→ Your task: What needs reproducing is the run of lines in the data below starting at the line with "Lente de bloque azul" and ending at the line with "newsletter e fique por dentro", both ends included. Copy it exactly, without pictures, and add nothing.

→ Data for the task:
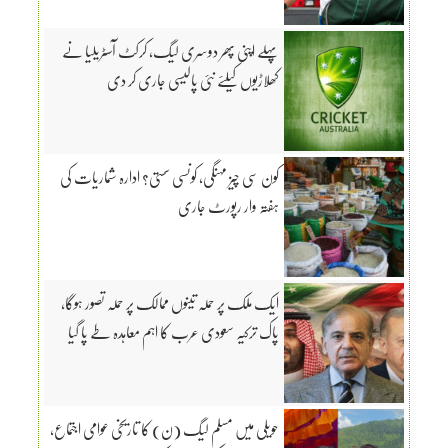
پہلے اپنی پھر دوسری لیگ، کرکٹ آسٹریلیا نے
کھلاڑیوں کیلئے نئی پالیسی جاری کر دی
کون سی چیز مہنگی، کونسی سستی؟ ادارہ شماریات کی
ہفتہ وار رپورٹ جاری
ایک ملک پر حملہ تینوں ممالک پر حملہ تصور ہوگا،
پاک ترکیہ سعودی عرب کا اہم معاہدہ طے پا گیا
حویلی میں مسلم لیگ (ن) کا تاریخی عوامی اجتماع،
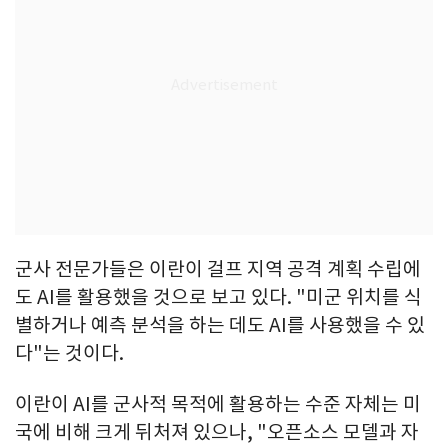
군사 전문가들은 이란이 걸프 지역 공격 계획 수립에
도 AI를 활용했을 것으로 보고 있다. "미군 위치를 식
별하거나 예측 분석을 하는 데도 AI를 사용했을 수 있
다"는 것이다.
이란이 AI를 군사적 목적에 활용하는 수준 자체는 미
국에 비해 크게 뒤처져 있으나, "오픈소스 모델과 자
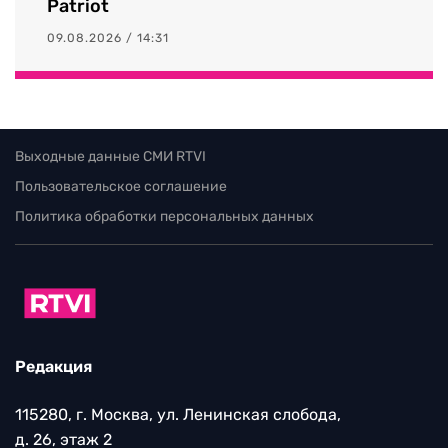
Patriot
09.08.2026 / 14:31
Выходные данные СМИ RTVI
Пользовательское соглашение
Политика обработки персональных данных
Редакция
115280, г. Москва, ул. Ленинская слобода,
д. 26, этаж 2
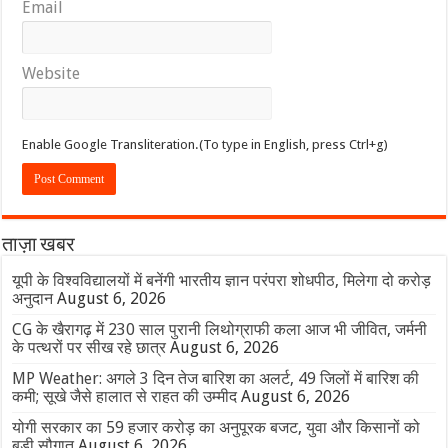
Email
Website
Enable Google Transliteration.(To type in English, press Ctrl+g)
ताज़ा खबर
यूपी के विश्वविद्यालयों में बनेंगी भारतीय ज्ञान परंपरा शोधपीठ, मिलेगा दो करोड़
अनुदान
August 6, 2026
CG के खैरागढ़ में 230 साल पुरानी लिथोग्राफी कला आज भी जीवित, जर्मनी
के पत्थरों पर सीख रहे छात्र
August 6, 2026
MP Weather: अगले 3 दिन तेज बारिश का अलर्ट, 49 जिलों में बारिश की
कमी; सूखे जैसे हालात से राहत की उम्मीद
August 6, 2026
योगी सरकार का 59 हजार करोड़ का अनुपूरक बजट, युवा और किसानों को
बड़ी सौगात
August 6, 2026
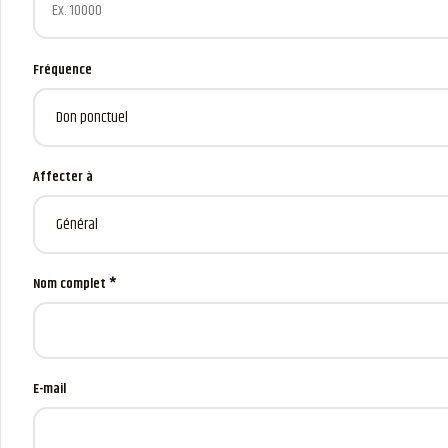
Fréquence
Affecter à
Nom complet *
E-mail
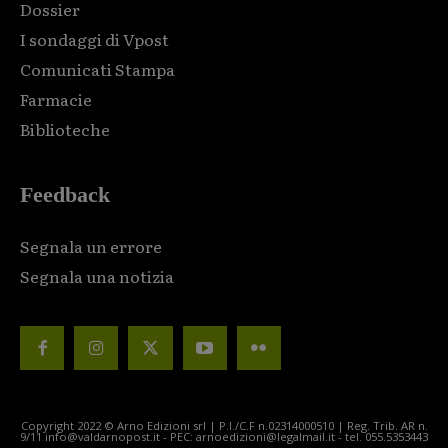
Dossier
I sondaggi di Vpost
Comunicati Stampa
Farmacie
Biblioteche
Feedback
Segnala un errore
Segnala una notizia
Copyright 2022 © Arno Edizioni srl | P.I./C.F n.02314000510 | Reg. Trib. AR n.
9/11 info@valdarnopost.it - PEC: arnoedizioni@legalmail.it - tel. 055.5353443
...
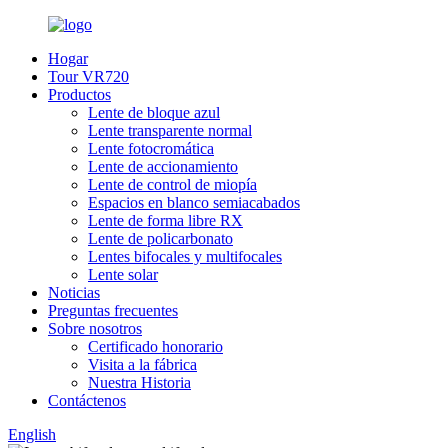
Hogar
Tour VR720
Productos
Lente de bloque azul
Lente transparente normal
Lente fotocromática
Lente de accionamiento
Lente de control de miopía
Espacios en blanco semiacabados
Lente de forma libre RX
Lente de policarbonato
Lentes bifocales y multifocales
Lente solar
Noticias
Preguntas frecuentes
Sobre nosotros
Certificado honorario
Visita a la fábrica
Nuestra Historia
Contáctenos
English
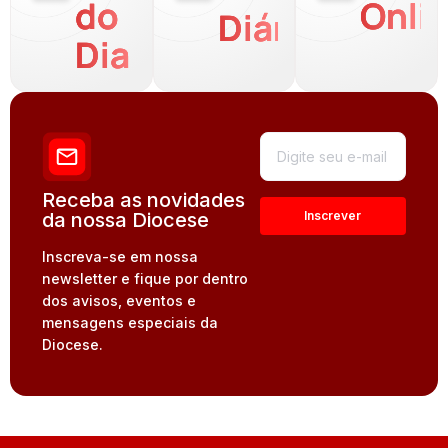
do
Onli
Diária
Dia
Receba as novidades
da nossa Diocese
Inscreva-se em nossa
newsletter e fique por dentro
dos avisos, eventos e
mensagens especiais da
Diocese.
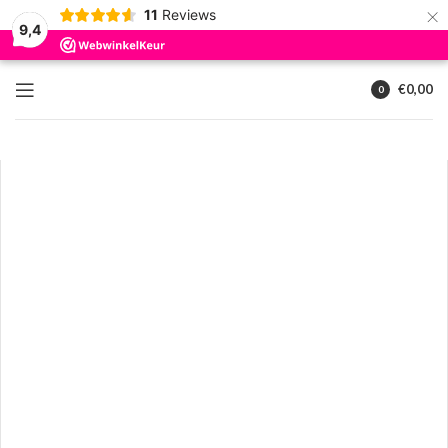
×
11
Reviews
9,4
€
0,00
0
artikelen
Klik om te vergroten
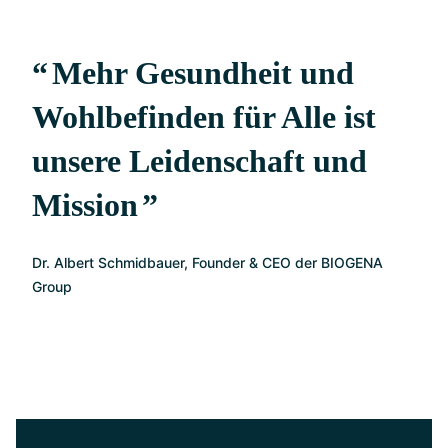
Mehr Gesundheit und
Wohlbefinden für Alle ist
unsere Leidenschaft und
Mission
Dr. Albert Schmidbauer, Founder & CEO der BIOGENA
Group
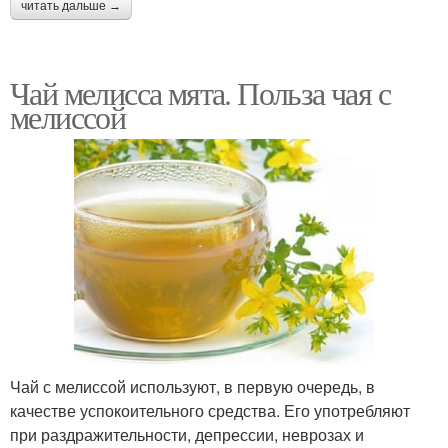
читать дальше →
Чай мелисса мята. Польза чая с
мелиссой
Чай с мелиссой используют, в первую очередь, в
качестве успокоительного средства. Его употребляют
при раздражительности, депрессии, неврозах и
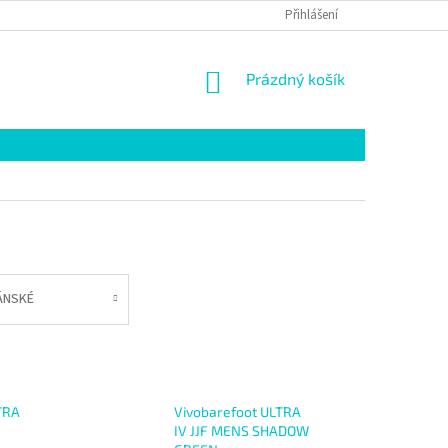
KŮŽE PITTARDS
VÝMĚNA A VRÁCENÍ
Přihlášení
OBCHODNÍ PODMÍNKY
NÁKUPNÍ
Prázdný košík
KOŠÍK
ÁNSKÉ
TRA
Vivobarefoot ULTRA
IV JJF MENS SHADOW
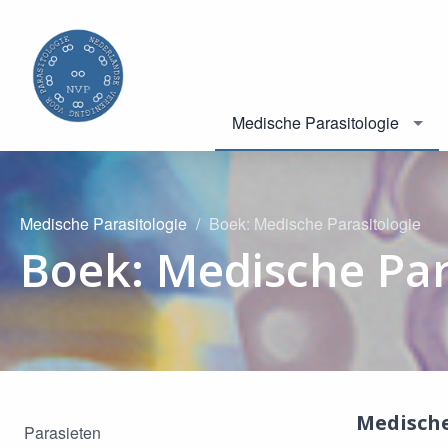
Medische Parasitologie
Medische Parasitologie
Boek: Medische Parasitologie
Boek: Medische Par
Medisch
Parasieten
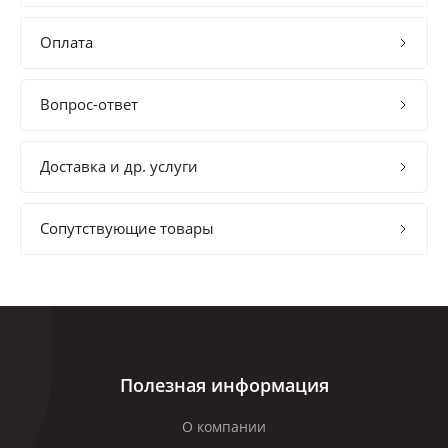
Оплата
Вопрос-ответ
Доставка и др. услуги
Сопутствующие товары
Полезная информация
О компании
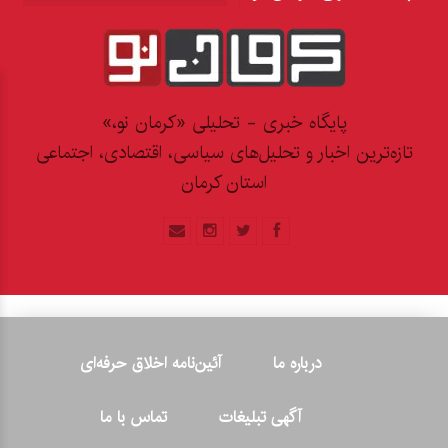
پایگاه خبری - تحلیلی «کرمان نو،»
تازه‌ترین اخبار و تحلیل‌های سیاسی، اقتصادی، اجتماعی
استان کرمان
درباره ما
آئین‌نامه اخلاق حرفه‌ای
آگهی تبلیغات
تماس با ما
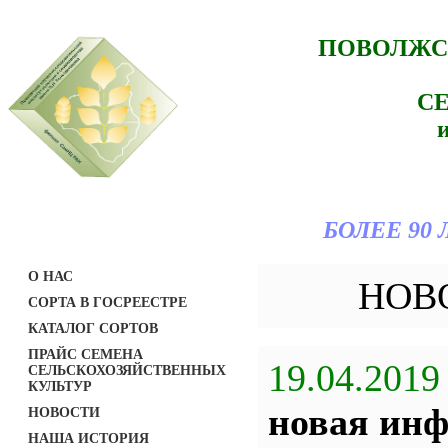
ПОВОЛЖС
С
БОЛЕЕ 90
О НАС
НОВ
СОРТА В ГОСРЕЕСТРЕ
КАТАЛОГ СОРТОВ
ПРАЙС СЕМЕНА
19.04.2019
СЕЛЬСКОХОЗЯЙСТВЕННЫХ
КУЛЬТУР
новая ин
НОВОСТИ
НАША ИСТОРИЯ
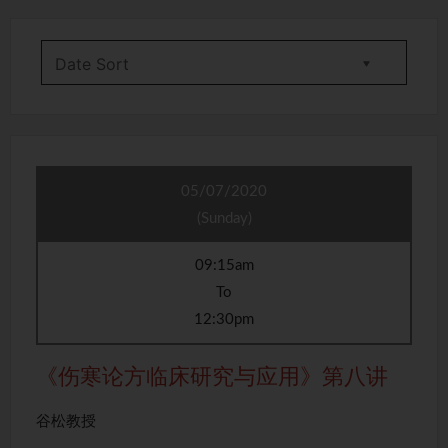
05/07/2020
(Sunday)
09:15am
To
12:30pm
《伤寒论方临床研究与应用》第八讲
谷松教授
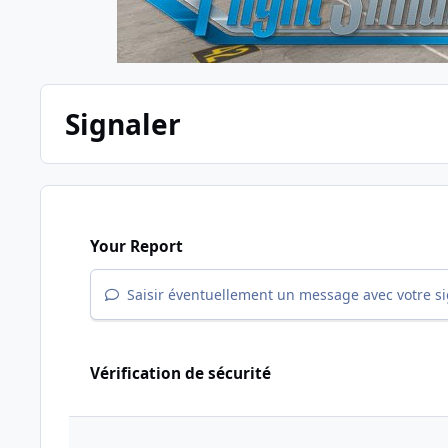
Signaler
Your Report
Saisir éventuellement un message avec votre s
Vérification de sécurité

→ Exercise answer:
Lente de bloque azul
Lente transparente normal
Lente fotocromática
Lente de accionamiento
Lente de control de miopía
Espacios en blanco semiacabados
Lente de forma libre RX
Lente de policarbonato
Lentes bifocales y multifocales
Lente solar
Noticias
Preguntas frecuentes
Sobre nosotros
Certificado honorario
Visita a la fábrica
Nuestra Historia
Contáctenos
English
do
Onli
Diária
Dia
Receba as novidades
da nossa Diocese
Inscreva-se em nossa
newsletter e fique por dentro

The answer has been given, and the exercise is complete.